Jacques hatte sich vergewissert, daß niemand bei der Kranken war, als sie die Tauben fütterte und er unbemerkt ins Zimmer gelangen konnte.
Es war ihm ein leichtes gewesen, sich hinter die zarte Person zu schleichen und sie aus dem Fenster zu stoßen.
Der Zufall hatte es jedoch gewollt, daß Forella und Miklos ihre Fernrohre genau in diesem Augenblick auf das Fenster gerichtet hatten.
Oder war es gar kein Zufall gewesen? War eine höhere Macht im Spiel gewesen, die nicht zulassen wollte, daß der Prinz dieses schändlichen Verbrechens angeklagt wurde, zu dem ein Mensch mit seiner noblen Gesinnung nicht im Traum fähig wäre?
Es war, als hätten ihre Gebete, ihm Glück zu bescheren.

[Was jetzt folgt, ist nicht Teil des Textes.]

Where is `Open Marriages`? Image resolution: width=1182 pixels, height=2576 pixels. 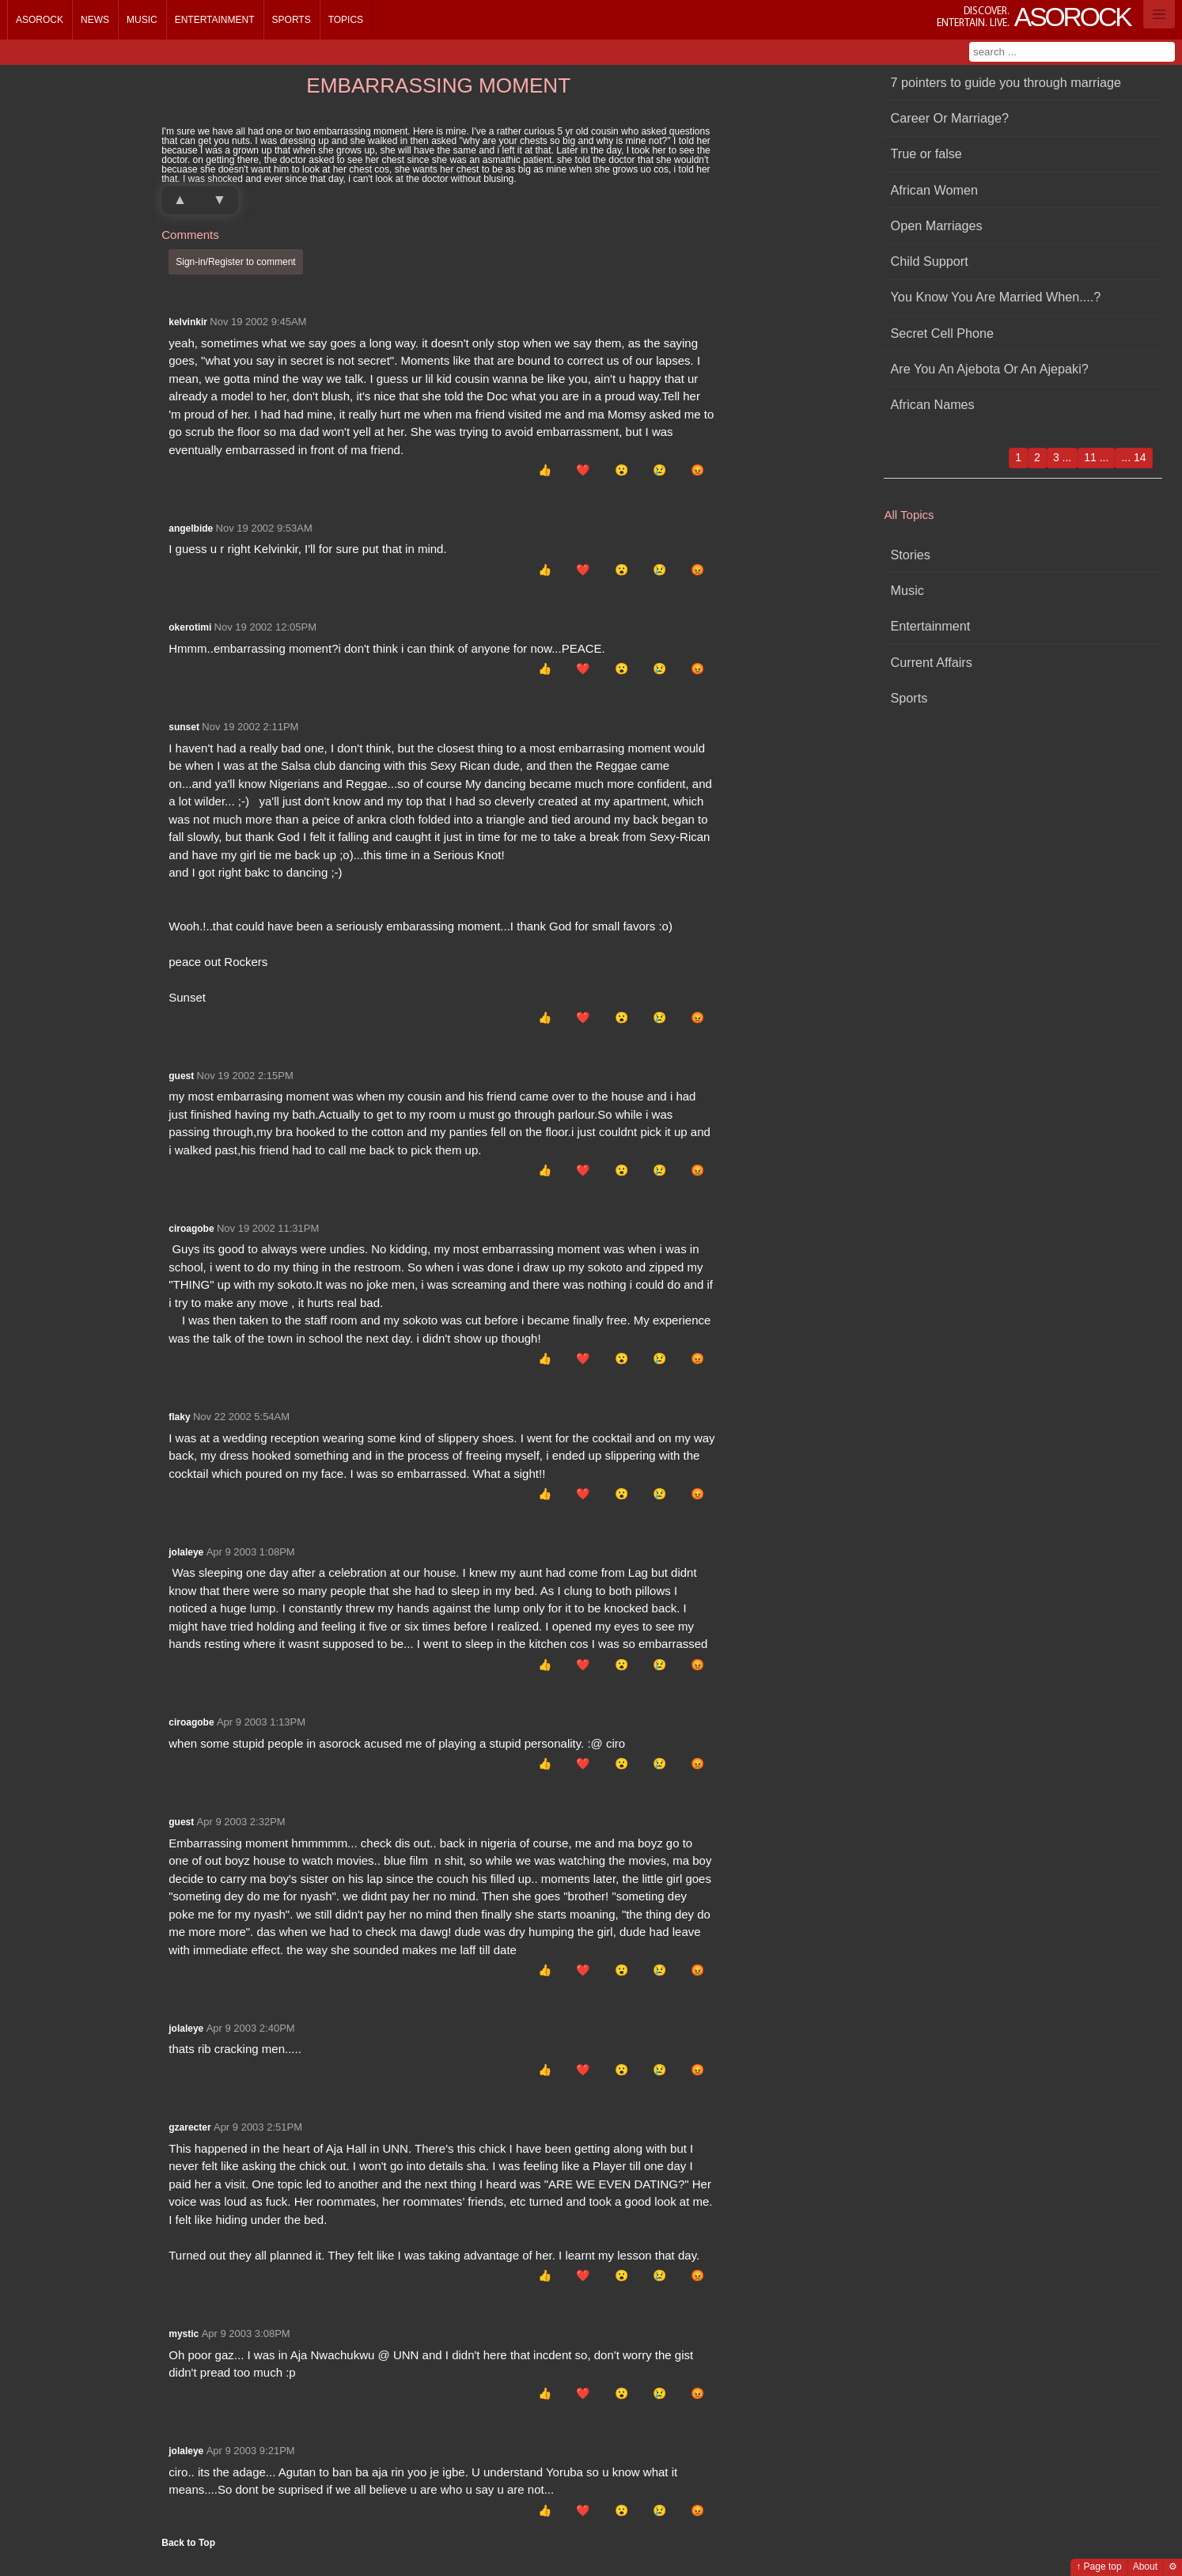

Gehör gefunden, als habe Gott sie beide gerettet.
„Wenn … sich das doch wirklich bewahrheiten würde“, flüsterte Forella vor sich hin, denn sie befürchtete, daß sie zu optimistisch war.
Der Junge hatte gerade sämtliche Pferde bewundert, als einer der Diener im Stall erschien und meldete. Seine Hoheit wünsche, daß sie in den Salon kämen.
Nervös und in der heimlichen Furcht, es könnte doch noch etwas Unvorhergesehenes geschehen sein, betrat Forella mit bleichem Gesicht das Zimmer.
Der Prinz stand mit dem Rücken zum Kamin und wirkte sehr gefaßt.
„Miklos“, sagte er zu dem Jungen, „ich möchte, daß du nach oben gehst und meine Verwandte, Prinzessin Maria Dábas, von der ich dir bereits erzählt habe, kennenlernst.“
„Das möchte ich gern, Onkel János“, erwiderte Miklos eifrig. „Ich habe viel über Imbe Dábas und seine Hinrichtung gelesen.“
„Kein Wort davon zu ihr!“ schärfte der Prinz ihm ein. „Nun beeil dich. Wir müssen bald zum Schloß zurückkehren. Newman erwartet dich bereits an der Treppe und wird dir den Weg zur Prinzessin zeigen.“
Miklos hatte das Zimmer kaum verlassen, da ging der Prinz mit ausgestreckten Händen auf Forella zu.
„Hör zu, mein Liebling“, sagte er. „Hier gibt es eine Menge zu erledigen. Dr. Bouvais wird dafür sorgen, daß alles reibungslos über die Bühne geht. Trotzdem möchte ich, daß du sofort das Haus verläßt und dich in meinem Landhaus bei Southampton einquartierst.“
Forella sah ihn verständnislos an.
„Ich komme später nach“, versprach er. „Es macht dir sicher nichts aus, die Fahrt allein zu unternehmen und dort auf mich zu warten, nicht wahr?“
„Du weißt, daß ich alles tue, was du mir sagst“, erwiderte Forella, „nur verstelle ich nicht, weshalb …“
„Später erkläre ich dir alles“, unterbrach sie der Prinz. „Im Augenblick ist nur wichtig, daß niemand dich hier sieht. Du warst so tapfer, deine wahre Identität zu enthüllen, als du den Verbrecher entlarvtest. Ein solcher Unfall und das anschließende Begräbnis wird den Dorfklatsch aufblühen lassen, und davon sollst du verschont bleiben.“
„Ich verstehe. Ich warte auf dich.“
Der Prinz hob ihre Hand an die Lippen und küßte sie.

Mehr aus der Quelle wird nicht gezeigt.